What it’s like to travel to Cuba in the wake of Fidel Castro’s death

MOLINE, Illinois — It's a little bit more complicated than simply getting on an airplane - travel restrictions for United States citizens wanting to go to Cuba; with the recent death of former Cuban President, Fidel Castro on Friday, November 25, 2016, some are speculating what the future of travel looks life for the island nation.

"What we usually tell people is the travel restrictions have definitely been lifted, but it's still not open access to travel to Cuba," said Julie Neal from Gulliver's Travel in Moline, Illinois on Sunday, November 27, 2016.

Tourist travel to Cuba is prohibited under U.S. law for U.S. citizens.

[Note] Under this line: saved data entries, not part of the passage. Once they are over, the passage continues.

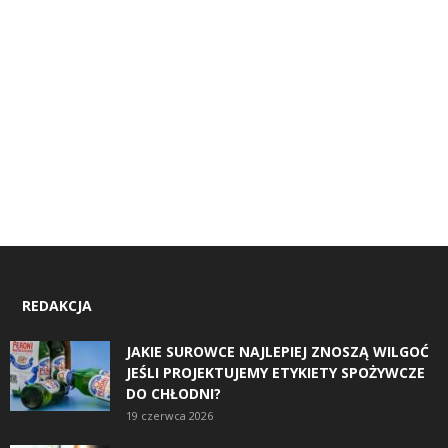
REDAKCJA
JAKIE SUROWCE NAJLEPIEJ ZNOSZĄ WILGOĆ
JEŚLI PROJEKTUJEMY ETYKIETY SPOŻYWCZE
DO CHŁODNI?
19 czerwca 2026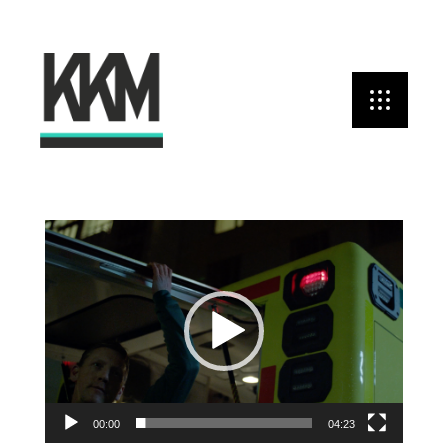
Videospelare
00:00
04:23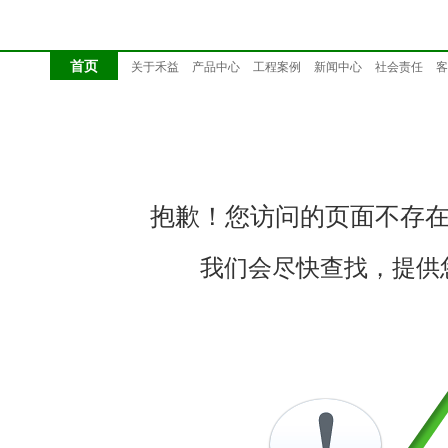
首页
关于禾益
产品中心
工程案例
新闻中心
社会责任
客
抱歉！您访问的页面不存
我们会尽快查找，提供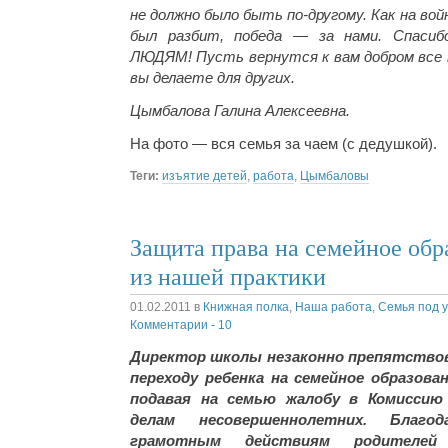
не должно было быть по-другому. Как на войн
был разбит, победа — за нами. Спас
ЛЮДЯМ! Пусть вернутся к вам добром все 
вы делаете для других.
Цымбалова Галина Алексеевна.
На фото — вся семья за чаем (с дедушкой).
Теги:
изъятие детей
,
работа
,
Цымбаловы
Защита права на семейное обр
из нашей практики
01.02.2011
в
Книжная полка
,
Наша работа
,
Семья под 
Комментарии - 10
Директор школы незаконно препятство
переходу ребенка на семейное образован
подавая на семью жалобу в Комиссию
делам несовершеннолетних. Благод
грамотным действиям родителе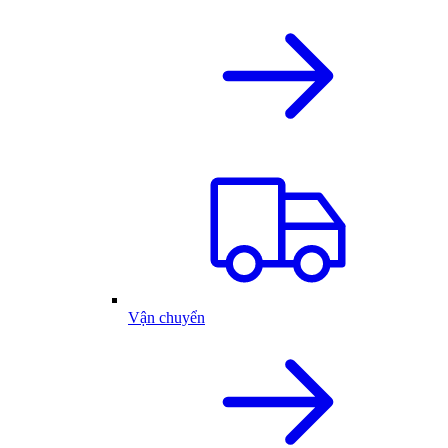
Vận chuyển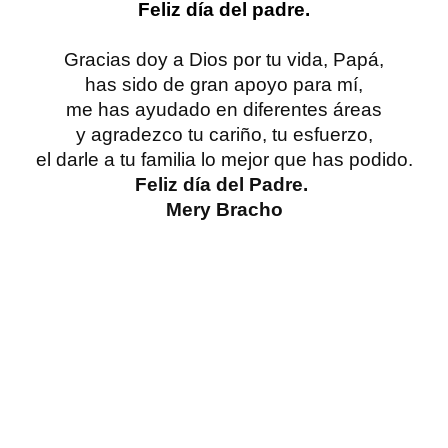
Feliz día del padre.
Gracias doy a Dios por tu vida, Papá,
has sido de gran apoyo para mí,
me has ayudado en diferentes áreas
y agradezco tu cariño, tu esfuerzo,
el darle a tu familia lo mejor que has podido.
Feliz día del Padre. 
Mery Bracho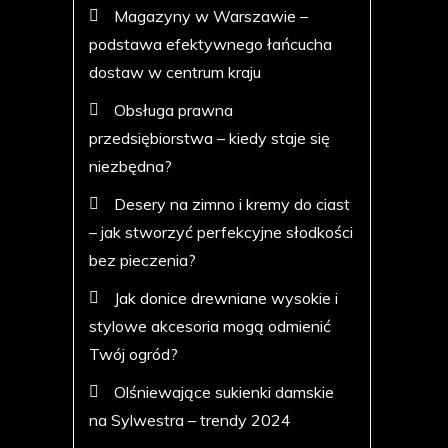
Magazyny w Warszawie –
podstawa efektywnego łańcucha
dostaw w centrum kraju
Obsługa prawna
przedsiębiorstwa – kiedy staje się
niezbędna?
Desery na zimno i kremy do ciast
– jak stworzyć perfekcyjne słodkości
bez pieczenia?
Jak donice drewniane wysokie i
stylowe akcesoria mogą odmienić
Twój ogród?
Olśniewające sukienki damskie
na Sylwestra – trendy 2024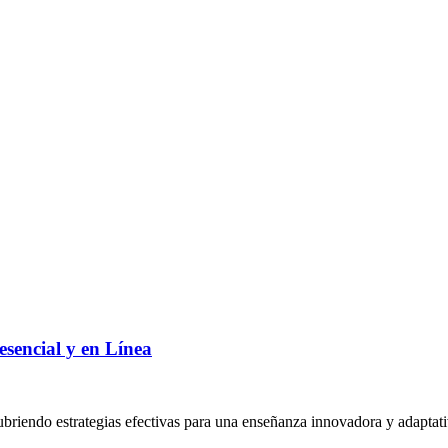
sencial y en Línea
cubriendo estrategias efectivas para una enseñanza innovadora y adaptati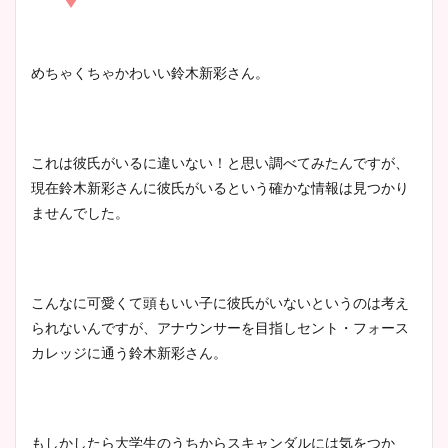
凄い！
清水麻椰アナのかわいい画
めちゃくちゃかわいい鈴木新彩さん。
像！身長やカップ、同期や
池谷実悠アナのメガネ画像が
wikiプロフもチェック！
かわいい！カップや水着姿も
まとめた！
これは彼氏がいるに違いない！と思い調べてみたんですが、
現在鈴木新彩さんに彼氏がいるという確かな情報は見つかり
大家彩香アナのかわいいカッ
ませんでした。
プ画像まとめ！同期や実家に
wikiプロフも！
こんなに可愛くて頭もいい子に彼氏がいないというのは考え
られないんですが、アナウンサーを目指しセント・フォース
安藤萌々アナのカップ画像や
カレッジに通う鈴木新彩さん。
ニット衣装まとめ！美足の筋
肉も凄い！
もしかしたら大学生のうちからスキャンダルには気をつか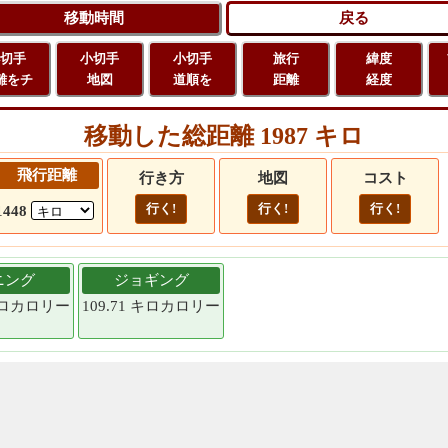
切手
小切手
小切手
旅行
緯度
離をチ
地図
道順を
距離
経度
移動した総距離 1987 キロ
飛行距離
行き方
地図
コスト
行く!
行く!
行く!
1448
ニング
ジョギング
 キロカロリー
109.71 キロカロリー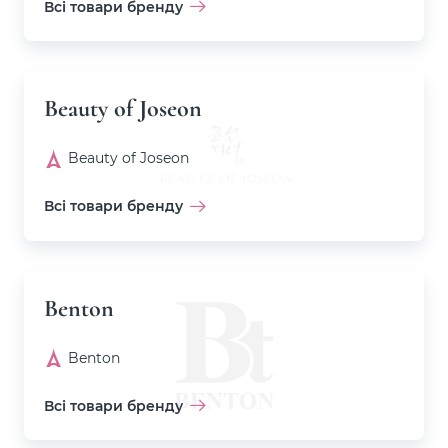
Всі товари бренду
Beauty of Joseon
Beauty of Joseon
Всі товари бренду
Benton
Benton
Всі товари бренду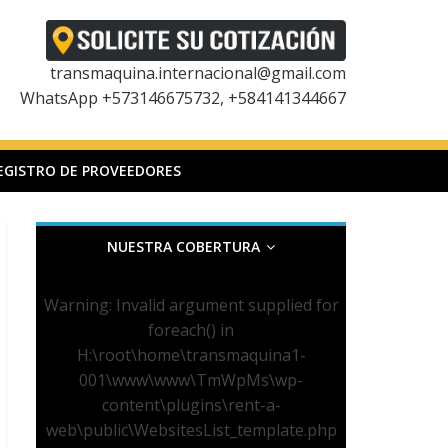
transmaquina.internacional@gmail.com
WhatsApp +573146675732, +584141344667
EGISTRO DE PROVEEDORES
NUESTRA COBERTURA
Warning
: Invalid argument supplied for
foreach() in
H:\root\home\transmaquina1-
001\www\www\TmWpMs\wp-
content\plugins\rent-a-
web\public\WebsitesList_template.php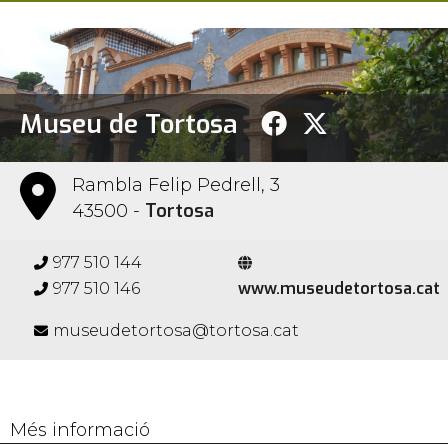
Museu de Tortosa
Rambla Felip Pedrell, 3
Tortosa
43500 -
977 510 144
www.museudetortosa.cat
977 510 146
museudetortosa@tortosa.cat
Més informació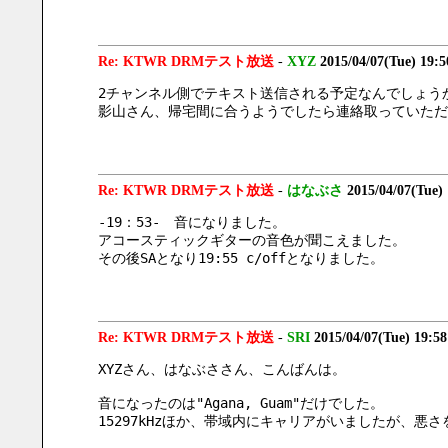
Re: KTWR DRMテスト放送
-
XYZ
2015/04/07(Tue) 19:
2チャンネル側でテキスト送信される予定なんでしょう
影山さん、帰宅間に合うようでしたら連絡取っていただ
Re: KTWR DRMテスト放送
-
はなぶさ
2015/04/07(Tue)
-19：53-　音になりました。
アコースティックギターの音色が聞こえました。
その後SAとなり19:55 c/offとなりました。
Re: KTWR DRMテスト放送
-
SRI
2015/04/07(Tue) 19:5
XYZさん、はなぶささん、こんばんは。
音になったのは"Agana, Guam"だけでした。
15297kHzほか、帯域内にキャリアがいましたが、悪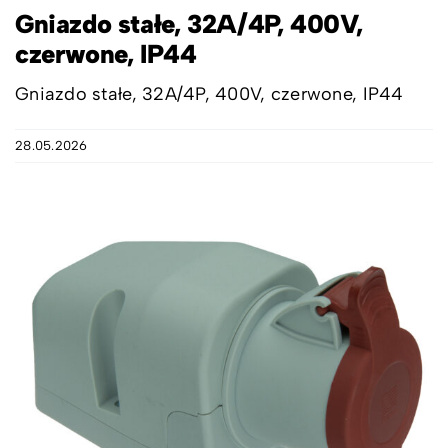
Gniazdo stałe, 32A/4P, 400V,
czerwone, IP44
Gniazdo stałe, 32A/4P, 400V, czerwone, IP44
28.05.2026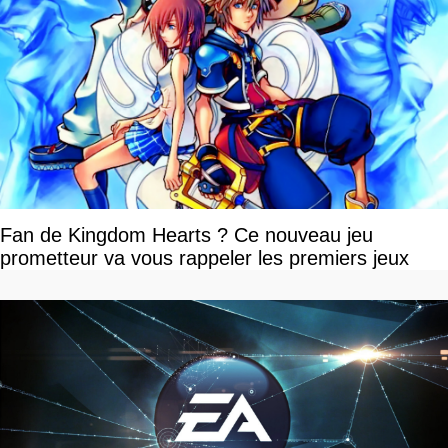
Fan de Kingdom Hearts ? Ce nouveau jeu
prometteur va vous rappeler les premiers jeux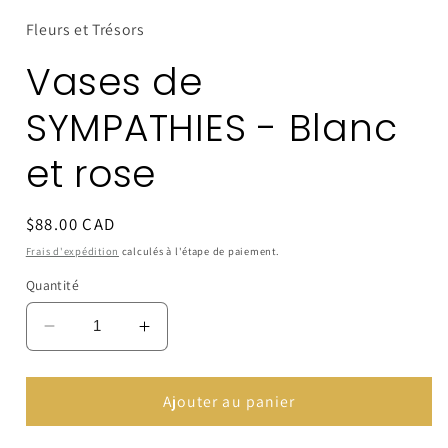
média
1
Fleurs et Trésors
dans
une
Vases de
fenêtre
modale
SYMPATHIES - Blanc
et rose
Prix
$88.00 CAD
habituel
Frais d'expédition
calculés à l'étape de paiement.
Quantité
Réduire
Augmenter
la
la
quantité
quantité
de
de
Ajouter au panier
Vases
Vases
de
de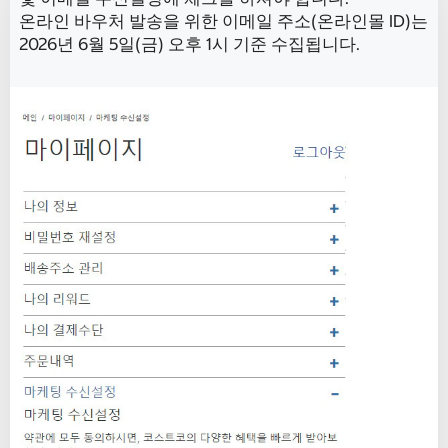
온라인 바우처 발송을 위한 이메일 주소(온라인몰 ID)는
2026년 6월 5일(금) 오후 1시 기준 수집됩니다.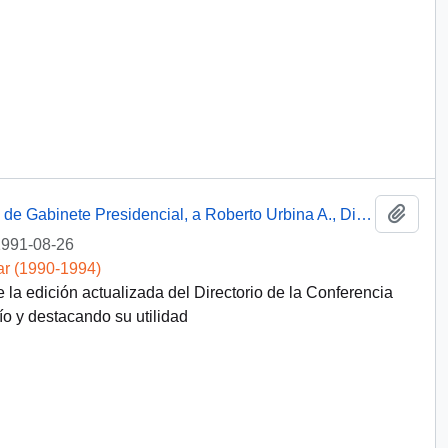
Añadi
Carta de Carlos Bascuñán Edwards, Jefe de Gabinete Presidencial, a Roberto Urbina A., Director Centro Nacional de Comunicación Social del Episcopado
991-08-26
ar (1990-1994)
 la edición actualizada del Directorio de la Conferencia
o y destacando su utilidad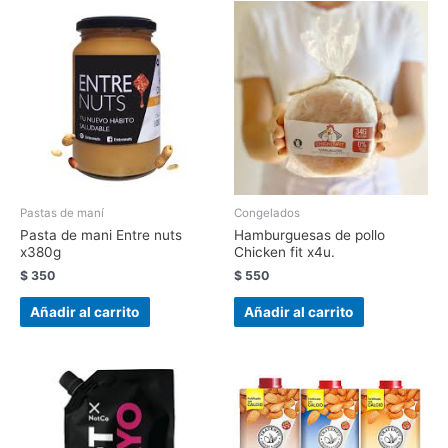
Pastas de maní
Congelados
Pasta de mani Entre nuts
Hamburguesas de pollo
x380g
Chicken fit x4u.
$
350
$
550
Añadir al carrito
Añadir al carrito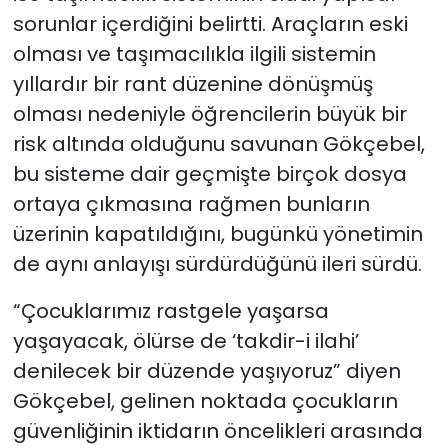
sorunlar içerdiğini belirtti. Araçların eski
olması ve taşımacılıkla ilgili sistemin
yıllardır bir rant düzenine dönüşmüş
olması nedeniyle öğrencilerin büyük bir
risk altında olduğunu savunan Gökçebel,
bu sisteme dair geçmişte birçok dosya
ortaya çıkmasına rağmen bunların
üzerinin kapatıldığını, bugünkü yönetimin
de aynı anlayışı sürdürdüğünü ileri sürdü.
“Çocuklarımız rastgele yaşarsa
yaşayacak, ölürse de ‘takdir-i ilahi’
denilecek bir düzende yaşıyoruz” diyen
Gökçebel, gelinen noktada çocukların
güvenliğinin iktidarın öncelikleri arasında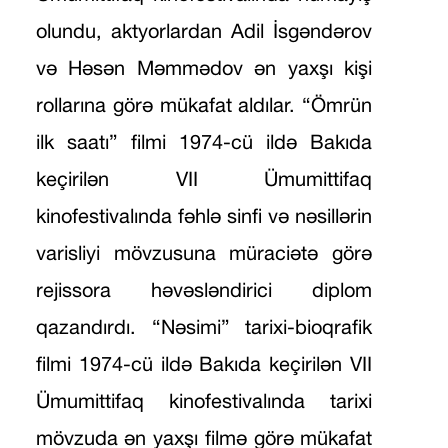
olundu, aktyorlardan Adil İsgəndərov
və Həsən Məmmədov ən yaxşı kişi
rollarına görə mükafat aldılar. “Ömrün
ilk saatı” filmi 1974-cü ildə Bakıda
keçirilən VII Ümumittifaq
kinofestivalında fəhlə sinfi və nəsillərin
varisliyi mövzusuna müraciətə görə
rejissora həvəsləndirici diplom
qazandırdı. “Nəsimi” tarixi-bioqrafik
filmi 1974-cü ildə Bakıda keçirilən VII
Ümumittifaq kinofestivalında tarixi
mövzuda ən yaxşı filmə görə mükafat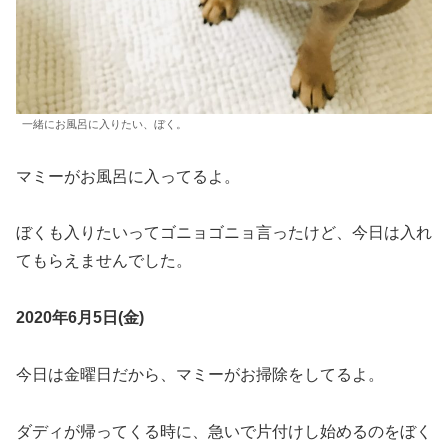
一緒にお風呂に入りたい、ぼく。
マミーがお風呂に入ってるよ。
ぼくも入りたいってゴニョゴニョ言ったけど、今日は入れ
てもらえませんでした。
2020年6月5日(金)
今日は金曜日だから、マミーがお掃除をしてるよ。
ダディが帰ってくる時に、急いで片付けし始めるのをぼく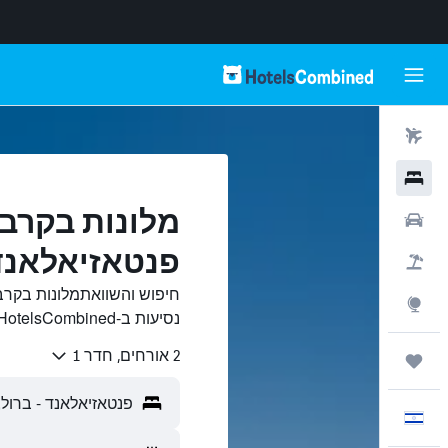
טיסות
מלונות
מלונות בקרב
רכבים
פנטאזיאלאנד,
חבילות
חיפוש והשוואתמלונות בקר
Explore
נסיעות ב-HotelsCombined.
2 אורחים, חדר 1
טיולים ונסיעות
עִבְרִית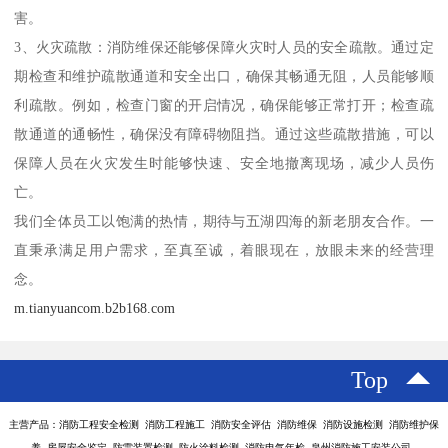
害。
3、火灾疏散：消防维保还能够保障火灾时人员的安全疏散。通过定
期检查和维护疏散通道和安全出口，确保其畅通无阻，人员能够顺
利疏散。例如，检查门窗的开启情况，确保能够正常打开；检查疏
散通道的通畅性，确保没有障碍物阻挡。通过这些疏散措施，可以
保障人员在火灾发生时能够快速、安全地撤离现场，减少人员伤
亡。
我们全体员工以饱满的热情，期待与五湖四海的新老朋友合作。一
直秉承满足用户需求，至真至诚，着眼现在，放眼未来的经营理
念。
m.tianyuancom.b2b168.com
Top
主营产品：消防工程安全检测 消防工程施工 消防安全评估 消防维保 消防设施检测 消防维护保
养 房屋安全鉴定 防雷装置检测 防火涂料检测 消防电气年检 泉州消防施工安装公司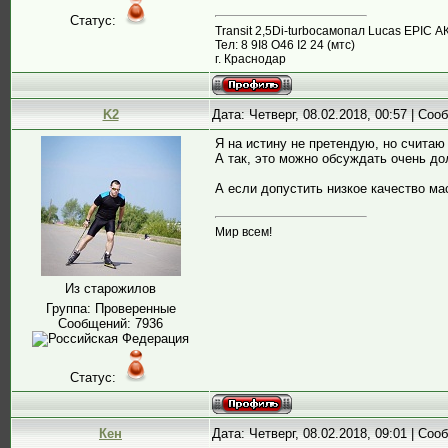
Статус:
Transit 2,5Di-turboсамопал Lucas EPIC А
Тел: 8 9I8 О46 I2 24 (мтс)
г. Краснодар
K2
Дата: Четверг, 08.02.2018, 00:57 | Со
Я на истину не претендую, но считаю
А так, это можно обсуждать очень до
А если допустить низкое качество ма
Мир всем!
Из старожилов
Группа: Проверенные
Сообщений:
7936
Статус:
Кен
Дата: Четверг, 08.02.2018, 09:01 | Со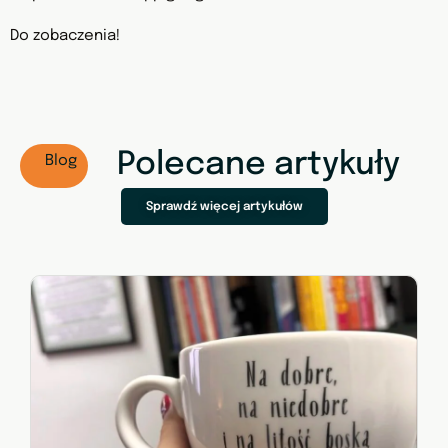
Do zobaczenia!
Polecane artykuły
Blog
Sprawdź więcej artykułów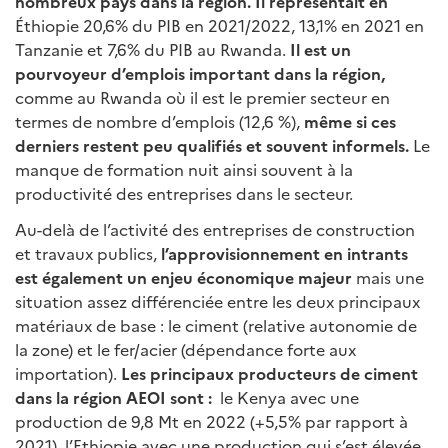
nombreux pays dans la région. Il représentait en
Éthiopie 20,6% du PIB en 2021/2022, 13,1% en 2021 en
Tanzanie et 7,6% du PIB au Rwanda.
Il est un
pourvoyeur d’emplois important dans la région,
comme au Rwanda où il est le premier secteur en
termes de nombre d’emplois (12,6 %),
même si ces
derniers restent peu qualifiés et souvent informels.
Le
manque de formation nuit ainsi souvent à la
productivité des entreprises dans le secteur.
Au-delà de l’activité des entreprises de construction
et travaux publics,
l’approvisionnement en intrants
est également un enjeu économique majeur
mais une
situation assez différenciée entre les deux principaux
matériaux de base : le ciment (relative autonomie de
la zone) et le fer/acier (dépendance forte aux
importation).
Les principaux producteurs de ciment
dans la région AEOI sont :
le Kenya avec une
production de 9,8 Mt en 2022 (+5,5% par rapport à
2021), l’Ethiopie avec une production qui s’est élevée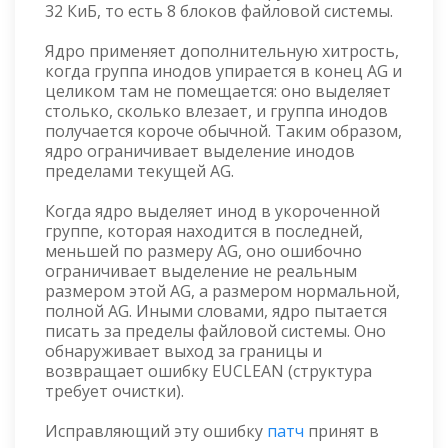
32 КиБ, то есть 8 блоков файловой системы.
Ядро применяет дополнительную хитрость,
когда группа инодов упирается в конец AG и
целиком там не помещается: оно выделяет
столько, сколько влезает, и группа инодов
получается короче обычной. Таким образом,
ядро ограничивает выделение инодов
пределами текущей AG.
Когда ядро выделяет инод в укороченной
группе, которая находится в последней,
меньшей по размеру AG, оно ошибочно
ограничивает выделение не реальным
размером этой AG, а размером нормальной,
полной AG. Иными словами, ядро пытается
писать за пределы файловой системы. Оно
обнаруживает выход за границы и
возвращает ошибку EUCLEAN (структура
требует очистки).
Исправляющий эту ошибку
патч
принят в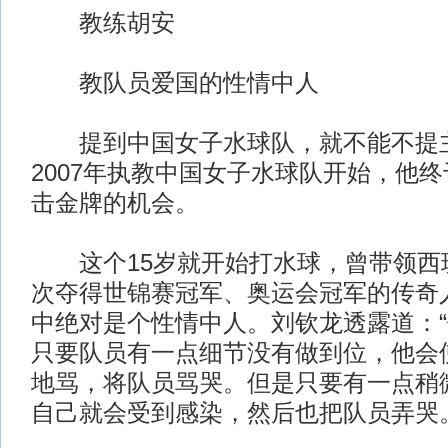
教练胡安
教队员爱国的性情中人
提到中国女子水球队，就不能不提
2007年执教中国女子水球队开始，他
击金牌的机会。
这个15岁就开始打水球，曾带领西
次夺得世锦赛冠军、奥运会冠军的传奇
中绝对是个性情中人。刘钦龙透露道：
只要队员有一点细节没有做到位，他会
地骂，将队员骂哭。但是只要有一点稍
自己就会受到感染，然后也把队员弄哭。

However, there are ways to get into the country for Americans, including through  general licenses related to Cuba travel.

"The way we did it was we actually went to Mexico and had to book separate flights," said Cassandra Dittmer, a native of Muscatine, Iowa who recently traveled to Cuba.

Dittmer was in Cuba on a trip the weekend that former Cuban President Fidel Castro died.

"We had no idea what to expect, I didn't know if people would be happy, if people would be sad, and the general consensus was that they were in complete mourning," said Dittmer, who lives in the Los Angeles, California area.

Dittmer says visiting Cuba was what she considers more of a trip versus a vacation and that it was a cultural experience.

"It was really, really beautiful, but it is interesting that everything is kind of owned and run by the government," said Dittmer, adding that although that may seem strange to her, it's part of life for the Cuban culture.

"That’s just what they know that’s what they’re used to and, you know, Fidel passing away was kind of a sign of potential change for the Cuban people – who knows what’s to come," said Dittmer.

United Airlines starts flying to Cuba on Tuesday, November 29 and Delta begins flights two days later on Thursday.

"We tell people that they way they get around it is you go as a journalist, or cultural programs or humanitarian efforts, but to just go for a relaxing vacation on the beach - we're not there yet," said Neal.